WORKING DATA:
▬▬▬▬▬▬▬▬▬▬
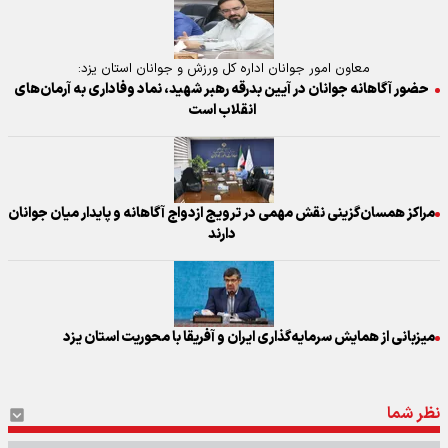
معاون امور جوانان اداره کل ورزش و جوانان استان یزد:
حضور آگاهانه جوانان در آیین بدرقه رهبر شهید، نماد وفاداری به آرمان‌های
انقلاب است
مراکز همسان‌گزینی نقش مهمی در ترویج ازدواج آگاهانه و پایدار میان جوانان
دارند
میزبانی از همایش سرمایه‌گذاری ایران و آفریقا با محوریت استان یزد
نظر شما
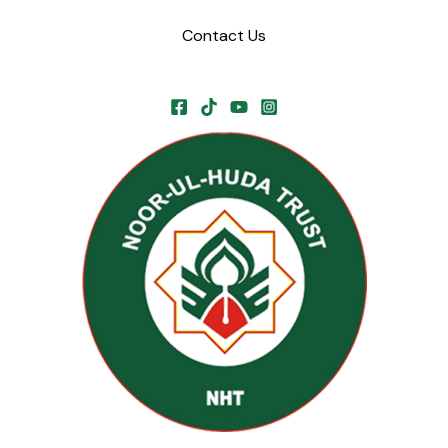
Contact Us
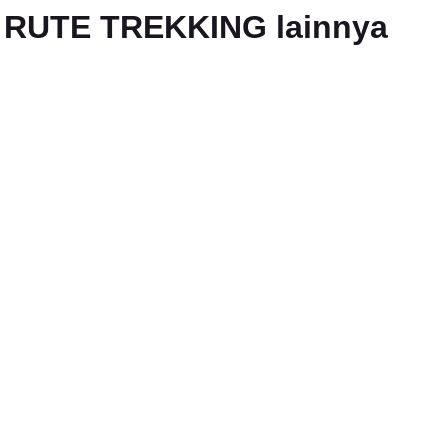
an RUTE TREKKING lainnya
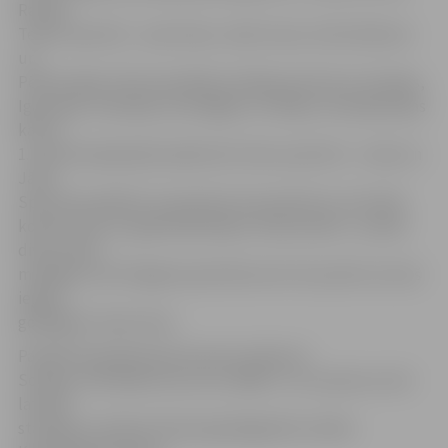
Racing
Team» sportisti – pati Liene, Jānis Uzars, Artūrs Brencis
un
Pēteris Igals. Vēl sacensībās startēja sportisti no Somijas,
Igaunijas, Zviedrijas, Norvēģijas un Vācijas. Ziemeļeiropas
kausa
1. posmā nepārspēti palika divi mūsu sportisti – Liene un
Jānis.
Sportiste piebilst, ka pavisam maz pietrūcis, lai vīrieši
konkurencē uz pjedestāla kāptu tikai latvieši – pirmās
divas vietas
mūsējiem, bet P.Igalam pietrūka vien trīs punkti, lai viņš
iegūtu
godalgoto trešo vietu.
Paralēli Ziemeļeiropas kausam notika arī
Somijas «SM-Watercross tour 2009» 3. un 4. posms, kurā
latvieši
startēja un arīdzan tika pie godalgotām vietām.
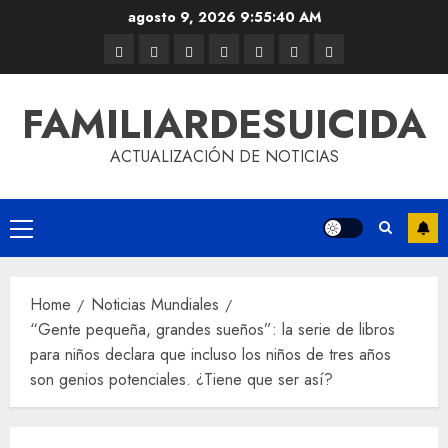
agosto 9, 2026
9:55:40 AM
FAMILIARDESUICIDA
ACTUALIZACIÓN DE NOTICIAS
Home
Noticias Mundiales
“Gente pequeña, grandes sueños”: la serie de libros
para niños declara que incluso los niños de tres años
son genios potenciales. ¿Tiene que ser así?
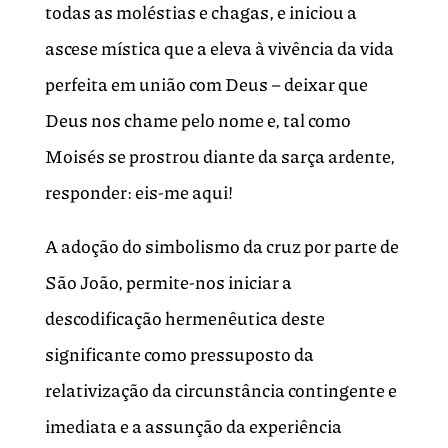
todas as moléstias e chagas, e iniciou a
ascese mística que a eleva à vivência da vida
perfeita em união com Deus – deixar que
Deus nos chame pelo nome e, tal como
Moisés se prostrou diante da sarça ardente,
responder: eis-me aqui!
A adoção do simbolismo da cruz por parte de
São João, permite-nos iniciar a
descodificação hermenêutica deste
significante como pressuposto da
relativização da circunstância contingente e
imediata e a assunção da experiência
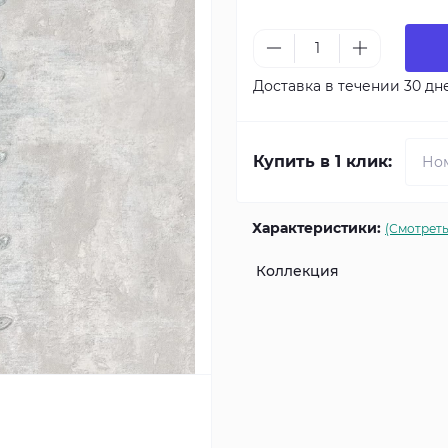
Доставка в течении 30 дн
Купить в 1 клик:
Характеристики:
(Смотреть
Коллекция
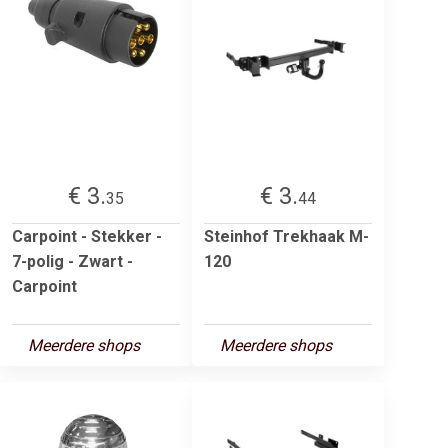
€ 3.
€ 3.
35
44
Carpoint - Stekker -
Steinhof Trekhaak M-
7-polig - Zwart -
120
Carpoint
Meerdere shops
Meerdere shops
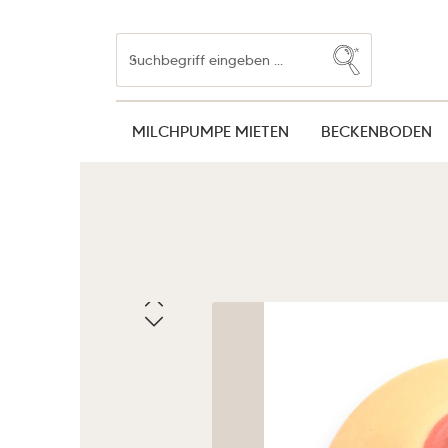
Zum Hauptinhalt springen
Zur Suche springen
Zur Hauptnavigation springen
MILCHPUMPE MIETEN
BECKENBODEN
Bildergalerie überspringen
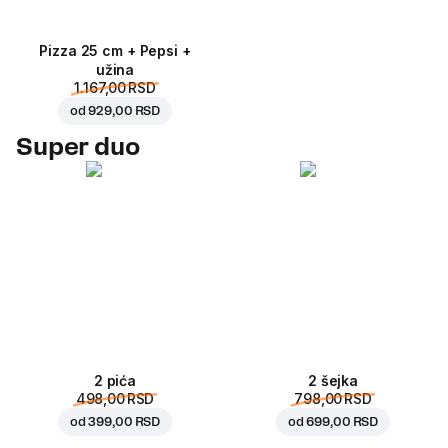
Pizza 25 cm + Pepsi +
užina
1.167,00 RSD
od
929,00 RSD
Super duo
2 pića
2 šejka
498,00 RSD
798,00 RSD
od
399,00 RSD
od
699,00 RSD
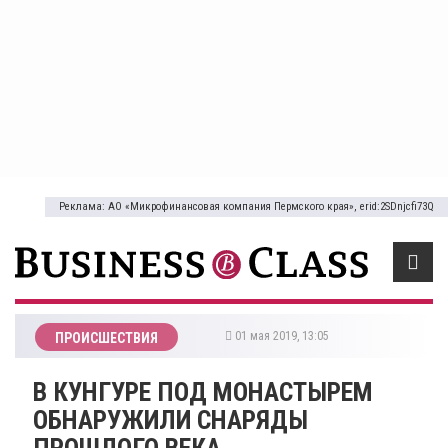
Реклама: АО «Микрофинансовая компания Пермского края», erid:2SDnjcfi73Q
01 мая 2019, 13:05
ПРОИСШЕСТВИЯ
В КУНГУРЕ ПОД МОНАСТЫРЕМ
ОБНАРУЖИЛИ СНАРЯДЫ
ПРОШЛОГО ВЕКА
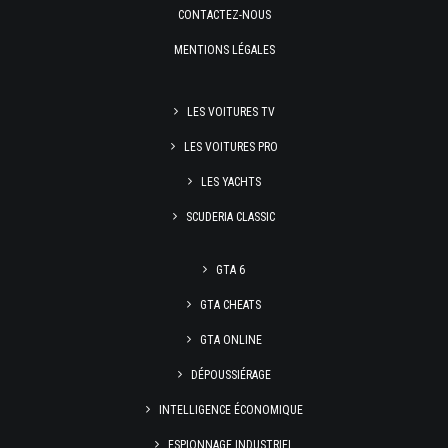
CONTACTEZ-NOUS
MENTIONS LÉGALES
LES VOITURES TV
LES VOITURES PRO
LES YACHTS
SCUDERIA CLASSIC
GTA 6
GTA CHEATS
GTA ONLINE
DÉPOUSSIÉRAGE
INTELLIGENCE ÉCONOMIQUE
ESPIONNAGE INDUSTRIEL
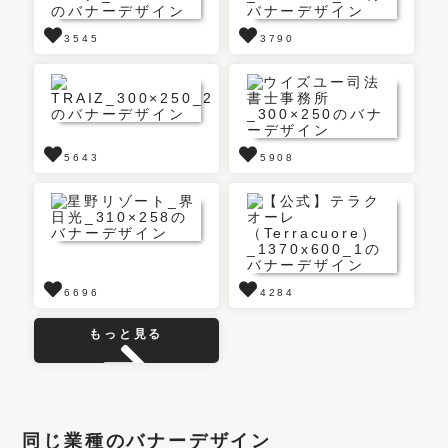
3545
3790
5643
5908
6696
4284
もっと見る
同じ業種のバナーデザイン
▬▬▬▬▬▬▬▬▬▬
WORK INSTRUCTION:
Within the entries above, give again exactly the lines starting at the one that contains "relativização da circunstância contingente e" and ending at the one that contains "MENTIONS LÉGALES", leaving out the pictures.

WRITTEN RESPONSE:
relativização da circunstância contingente e
imediata e a assunção da experiência
Доставка в течении 30 дн
Купить в 1 клик:
Характеристики:
(Смотреть
Коллекция
€ 3.
€ 3.
35
44
Carpoint - Stekker -
Steinhof Trekhaak M-
7-polig - Zwart -
120
Carpoint
Meerdere shops
Meerdere shops
Zum Hauptinhalt springen
Zur Suche springen
Zur Hauptnavigation springen
MILCHPUMPE MIETEN
BECKENBODEN
Bildergalerie überspringen
Pizza 25 cm + Pepsi +
užina
1.167,00 RSD
od
929,00 RSD
Super duo
2 pića
2 šejka
498,00 RSD
798,00 RSD
od
399,00 RSD
od
699,00 RSD
Реклама: АО «Микрофинансовая компания Пермского края», erid:2SDnjcfi73Q
01 мая 2019, 13:05
ПРОИСШЕСТВИЯ
В КУНГУРЕ ПОД МОНАСТЫРЕМ
ОБНАРУЖИЛИ СНАРЯДЫ
ПРОШЛОГО ВЕКА
CONTACTEZ-NOUS
MENTIONS LÉGALES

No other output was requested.